Exercise details: Output the listing below in full, exactly as written.

[Start of Attachment]

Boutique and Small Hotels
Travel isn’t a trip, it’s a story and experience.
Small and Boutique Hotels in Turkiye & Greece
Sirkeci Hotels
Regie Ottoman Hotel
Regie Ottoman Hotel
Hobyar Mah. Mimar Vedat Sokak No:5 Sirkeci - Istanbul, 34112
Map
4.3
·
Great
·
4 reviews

[End of Attachment]

Solved exercise:
Boutique and Small Hotels
Travel isn’t a trip, it’s a story and experience.
Small and Boutique Hotels in Turkiye & Greece
Sirkeci Hotels
Regie Ottoman Hotel
Regie Ottoman Hotel
Hobyar Mah. Mimar Vedat Sokak No:5 Sirkeci - Istanbul, 34112
Map
4.3
·
Great
·
4 reviews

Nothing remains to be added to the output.